5 Tips for Beating the Winter Studying Blues
Dec 09, 2011
At this time of the year, with the shorter days and colder weather, studying can be more of a challenge. Whether your child is grappling with seasonal affective disorder or is just hitting a wall in the middle of the school year, there are ways to help. This list includes suggestions for maintaining focus, improving moods and beating those winter doldrums.
1. Seek Out Sunshine
When there's less sunshine during the day, it's especially important to take advantage when the sun is out. Look for opportunities for your child to get outside when the sun is shining. Unfortunately, there may be times when school, sports, clubs and other activities can keep your child indoors during the day. If that's the case, suggest eating lunch outside or trying to sit near any available windows when studying.
2. Eat Well
While maintaining a healthy diet is always important, certain foods can help your child stay focused and motivated during the winter. Omega-3 fats, for example, are proven fighters of depression. They can be found in many types of fish, such as salmon and shrimp, as well as walnuts, flax seed and tofu.
Conversely, there are foods that hamper your child's ability to perform well and should be avoided. Foods that are high in fat and refined sugar are more likely to cause depression. Avoid heavily processed foods, including fast food and pre-made frozen meals. While fresh fruits and vegetables may be less readily available in winter, seeking them out is critical for your child's mental health.
3. Use Music
During the winter, your child may need to work on homework long after the sun goes down. One method for breaking out of the funk that this time of year can bring is to literally bring out the funk, or rock, or jazz or whatever your child enjoys. This isn't the time of year for melancholic ballads about unrequited love; it's the time for lively, energetic music that gets the blood moving.

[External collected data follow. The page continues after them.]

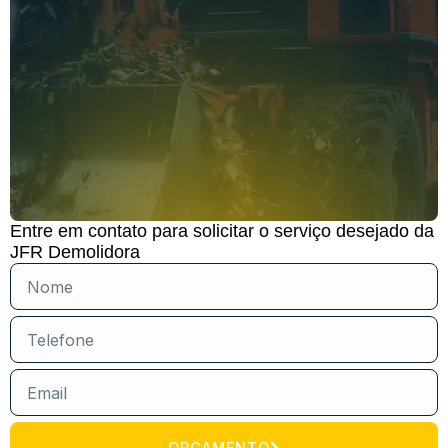
Entre em contato para solicitar o serviço desejado da
JFR Demolidora
ORÇAMENTO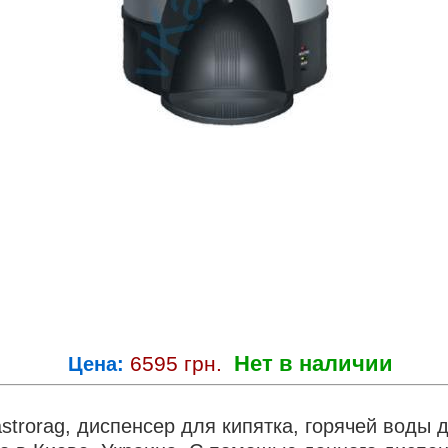
Нет в наличии
6595
грн.
Цена:
rorag, диспенсер для кипятка, горячей воды дл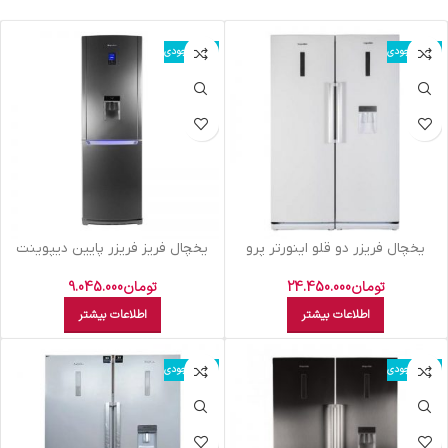
اتمام موجودی
اتمام موجودی
يخچال فريزر دو قلو اينورتر پرو
يخچال فريز فريزر پایین ديپوينت
يخساز دستي ديپوينت سفيد – NF-R
سيلور C5LDS
D4 I
تومان
24.450.000
تومان
9.045.000
اطلاعات بیشتر
اطلاعات بیشتر
اتمام موجودی
اتمام موجودی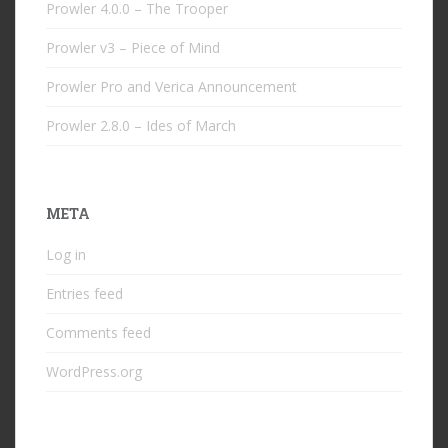
Prowler 4.0.0 – The Trooper
Prowler v3 – Piece of Mind
Prowler Pro and Verica Announcement
Prowler 2.8.0 – Ides of March
META
Log in
Entries feed
Comments feed
WordPress.org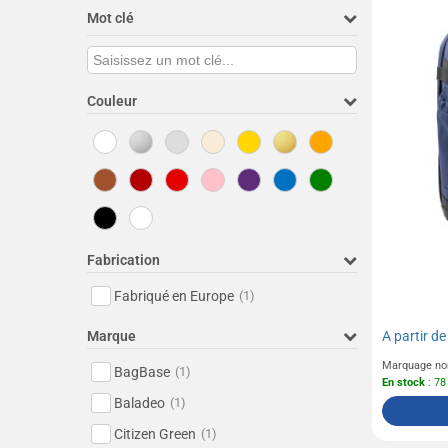
Mot clé
Couleur
Fabrication
Fabriqué en Europe
(1)
Marque
A partir d
Marquage no
BagBase
(1)
En stock
: 78
Baladeo
(1)
Citizen Green
(1)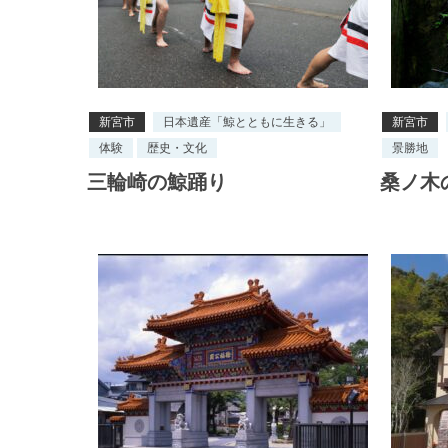
新宮市
日本遺産「鯨とともに生きる」
新宮市
体験
歴史・文化
景勝地
三輪崎の鯨踊り
桑ノ木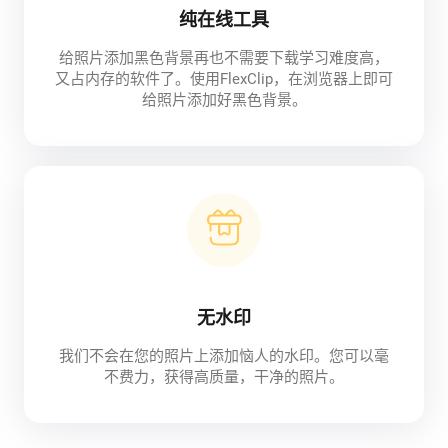
纯在线工具
给照片添加黑色背景再也不需要下载学习难度高，
又占内存的软件了。使用FlexClip，在浏览器上即可
给照片添加好黑色背景。
无水印
我们不会在您的照片上添加恼人的水印。您可以毫
不费力，获得高质量，干净的照片。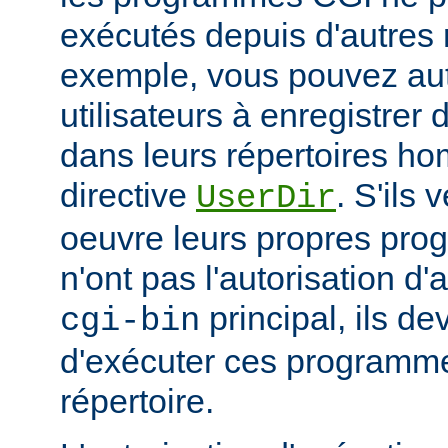
exécutés depuis d'autres 
exemple, vous pouvez aut
utilisateurs à enregistre
dans leurs répertoires hom
directive
. S'ils 
UserDir
oeuvre leurs propres pr
n'ont pas l'autorisation d'
principal, ils d
cgi-bin
d'exécuter ces programme
répertoire.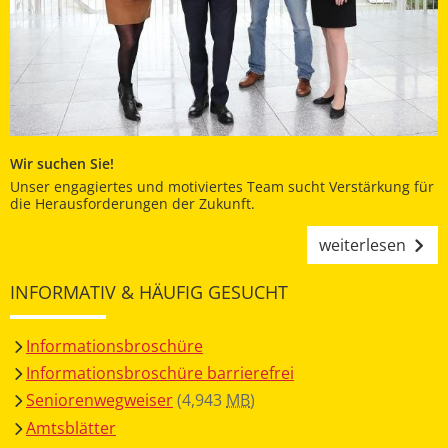
Wir suchen Sie!
Unser engagiertes und motiviertes Team sucht Verstärkung für
die Herausforderungen der Zukunft.
weiterlesen
INFORMATIV & HÄUFIG GESUCHT
Informationsbroschüre
Informationsbroschüre barrierefrei
Seniorenwegweiser
(4,943
MB
)
Amtsblätter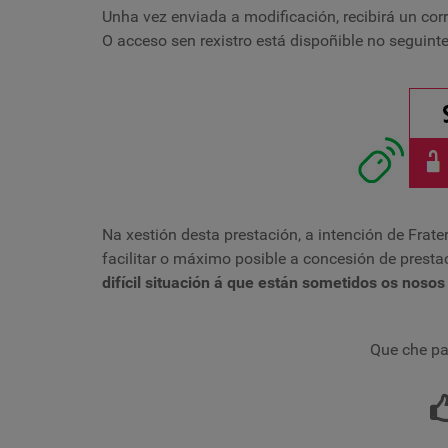
Unha vez enviada a modificación, recibirá un cor
O acceso sen rexistro está dispoñible no seguinte
Na xestión desta prestación, a intención de Frat
facilitar o máximo posible a concesión de presta
difícil situación á que están sometidos os noso
Que che pa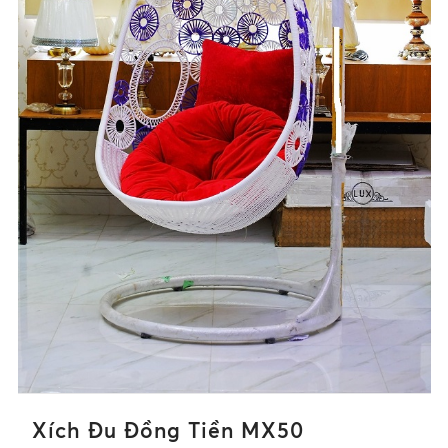
Xích Đu Đồng Tiền MX50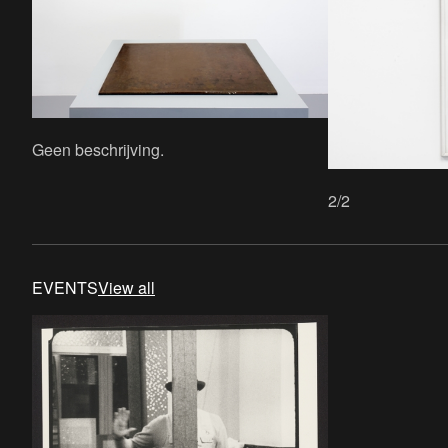
Geen beschrijving.
2/2
EVENTS
View all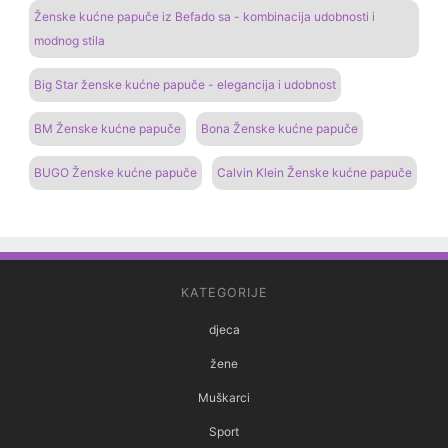
Ženske kućne papuče iz Befado sa - kombinacija udobnosti i
modnog stila
Big Star ženske kućne papuče - elegancija i udobnost
BM Ženske kućne papuče
Bona Ženske kućne papuče
BUGO Ženske kućne papuče
Calvin Klein Ženske kućne papuče
KATEGORIJE
djeca
žene
Muškarci
Sport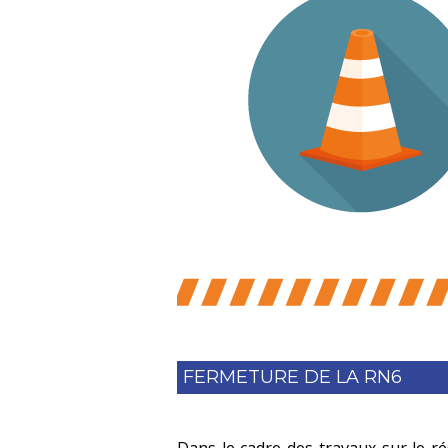
FERMETURE DE LA RN6
Dans le cadre des travaux sur le ré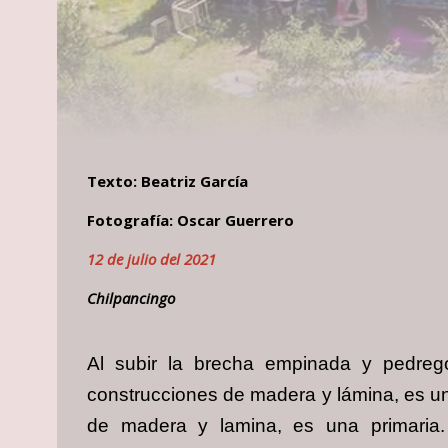
Texto: Beatriz García
Fotografía: Oscar Guerrero
12 de julio del 2021
Chilpancingo
Al subir la brecha empinada y pedre
construcciones de madera y lámina, es una
de madera y lamina, es una primaria. 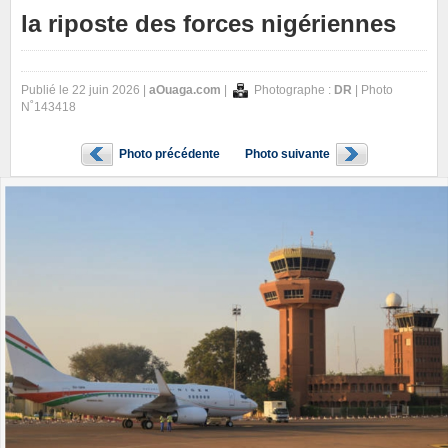
la riposte des forces nigériennes
Publié le 22 juin 2026 |
aOuaga.com
|
Photographe :
DR
| Photo
N˚143418
Photo précédente
Photo suivante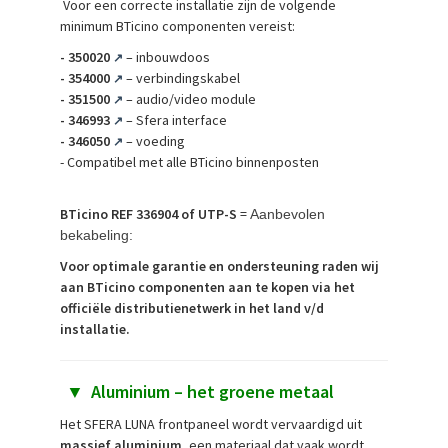
Voor een correcte installatie zijn de volgende
minimum BTicino componenten vereist:
-
350020
– inbouwdoos
↗
-
354000
– verbindingskabel
↗
-
351500
– audio/video module
↗
-
346993
– Sfera interface
↗
-
346050
– voeding
↗
- Compatibel met alle BTicino binnenposten
BTicino REF 336904 of UTP-S
=
Aanbevolen
bekabeling:
Voor optimale garantie en ondersteuning raden wij
aan BTicino componenten aan te kopen via het
officiële distributienetwerk in het land v/d
installatie.
▼
Aluminium – het groene metaal
Het SFERA LUNA frontpaneel wordt vervaardigd uit
massief aluminium
, een materiaal dat vaak wordt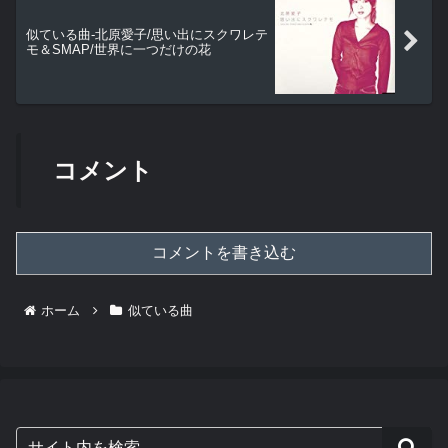
似ている曲-北原愛子/思い出にスクワレテ
モ＆SMAP/世界に一つだけの花
コメント
コメントを書き込む
ホーム
似ている曲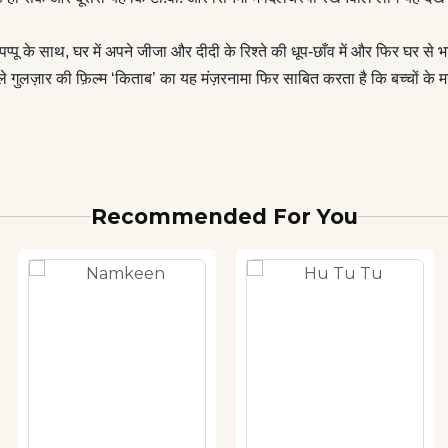
 पप्पू के साथ, घर में अपने जीजा और दीदी के रिश्ते की धूप-छाँव में और फिर घर 
ुलज़ार की फ़िल्म ‘किताब’ का यह मंज़रनामा फिर साबित करता है कि बच्चों के मनोविज
Recommended For You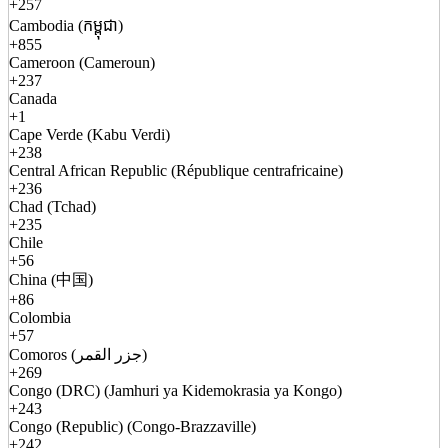
+257
Cambodia (កម្ពុជា)
+855
Cameroon (Cameroun)
+237
Canada
+1
Cape Verde (Kabu Verdi)
+238
Central African Republic (République centrafricaine)
+236
Chad (Tchad)
+235
Chile
+56
China (中国)
+86
Colombia
+57
Comoros (جزر القمر)
+269
Congo (DRC) (Jamhuri ya Kidemokrasia ya Kongo)
+243
Congo (Republic) (Congo-Brazzaville)
+242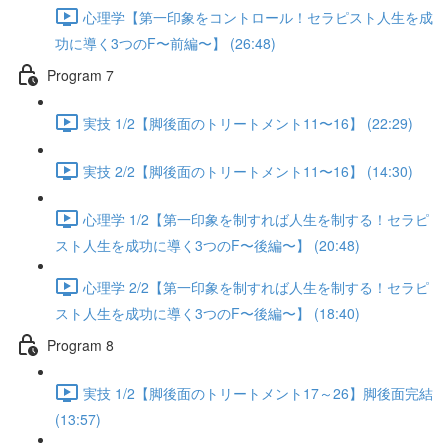
心理学【第一印象をコントロール！セラピスト人生を成
功に導く3つのF〜前編〜】 (26:48)
Program 7
実技 1/2【脚後面のトリートメント11〜16】 (22:29)
実技 2/2【脚後面のトリートメント11〜16】 (14:30)
心理学 1/2【第一印象を制すれば人生を制する！セラピ
スト人生を成功に導く3つのF〜後編〜】 (20:48)
心理学 2/2【第一印象を制すれば人生を制する！セラピ
スト人生を成功に導く3つのF〜後編〜】 (18:40)
Program 8
実技 1/2【脚後面のトリートメント17～26】脚後面完結
(13:57)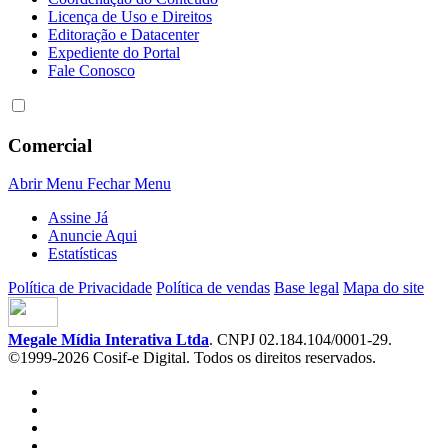
Licença de Uso e Direitos
Editoração e Datacenter
Expediente do Portal
Fale Conosco
Comercial
Abrir Menu
Fechar Menu
Assine Já
Anuncie Aqui
Estatísticas
Política de Privacidade
Política de vendas
Base legal
Mapa do site
Megale Mídia Interativa Ltda
. CNPJ 02.184.104/0001-29.
©1999-2026 Cosif-e Digital. Todos os direitos reservados.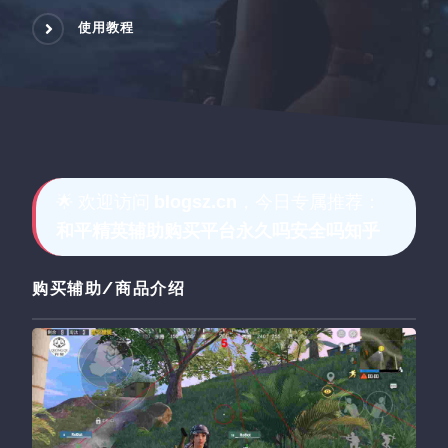
使用教程
🌟 欢迎访问
，今日专属推荐：
blogsz.cn
和平精英辅助购买平台永久吗安全吗知乎
购买辅助/商品介绍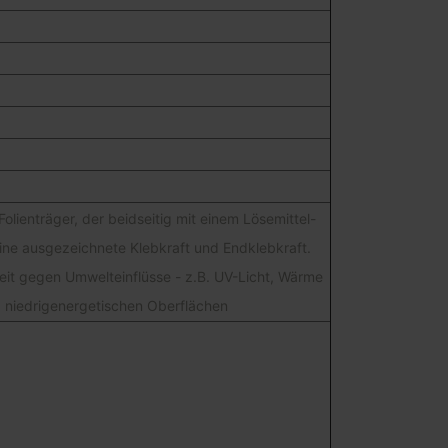
enträger, der beidseitig mit einem Lösemittel-
ine ausgezeichnete Klebkraft und Endklebkraft.
eit gegen Umwelteinflüsse - z.B. UV-Licht, Wärme
und niedrigenergetischen Oberflächen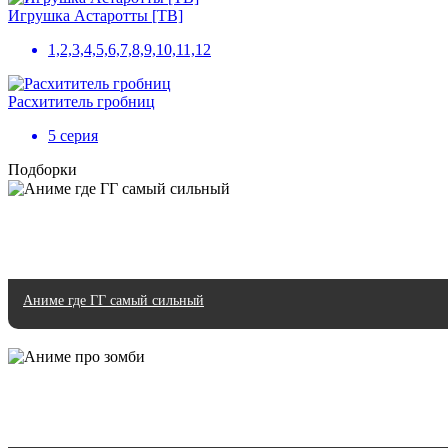
Игрушка Астаротты [ТВ]
1,2,3,4,5,6,7,8,9,10,11,12
Расхититель гробниц
5 серия
Подборки
Аниме где ГГ самый сильный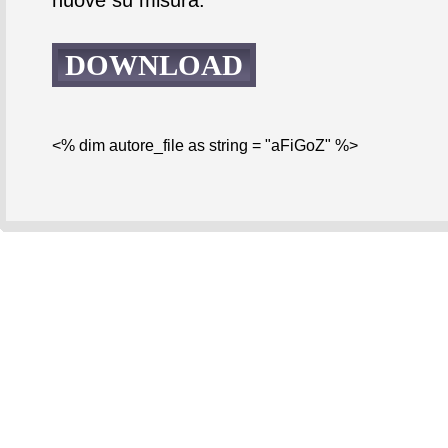
DOWNLOAD
<% dim autore_file as string = "aFiGoZ" %>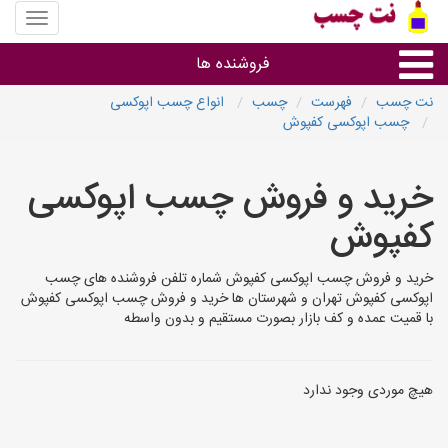
منوی
سایت
نت
فروشنده ها
چسب
نت چسب
فهرست
چسب
انواع چسب اپوکسی
چسب اپوکسی کفپوش
گروه ها
خرید و فروش چسب اپوکسی
استان ها
کفپوش
خرید و فروش چسب اپوکسی کفپوش شماره تلفن فروشنده های چسب
اپوکسی کفپوش تهران و شهرستان ها خرید و فروش چسب اپوکسی کفپوش
با قمیت عمده و کف بازار بصورت مستقیم و بدون واسطه
هیچ موردی وجود ندارد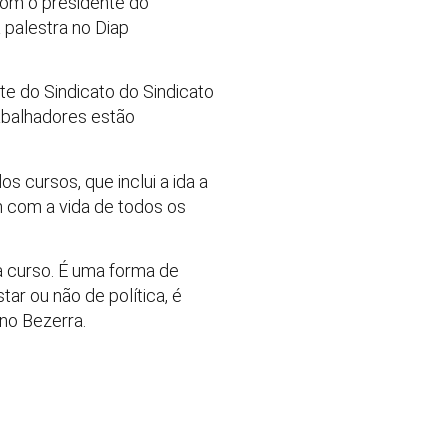
 com o presidente do
 palestra no Diap
e do Sindicato do Sindicato
rabalhadores estão
os cursos, que inclui a ida a
m com a vida de todos os
a curso. É uma forma de
ar ou não de política, é
eno Bezerra.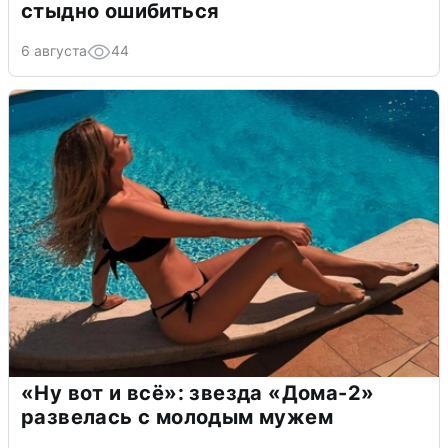
стыдно ошибиться
6 августа
44
«Ну вот и всё»: звезда «Дома-2»
развелась с молодым мужем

Some students can work well with music playing, while others find it distracting. If your child is in the latter group, encourage music breaks. Instead of using a study break to snack on candy or watch television, your child should listen to upbeat music that is both inspiring and motivational.
4. Stay Active
Your child should resist the urge to put exercise into hibernation mode during the winter. Physical activity is very beneficial to keeping the brain sharp and focused. If the weather prohibits outdoor exercise, suggest heading to a gym for a quick workout. You could also help your child create an exercise routine that takes place entirely within your home; this could include running up and down stairs, completing a series of push-ups and sit-ups or traversing an obstacle course.
5. Study in Groups
Winter has the deleterious effect of making many people feel isolated. Fortunately, your child can improve his or her mood by forming a study group with classmates. Working in a group, which may be as simple as sitting in the same room as friends while everyone works on homework, helps to develop a sense of community and encourages social interactions. This conviviality may beat back the winter studying blues and help your child succeed no matter what this season brings.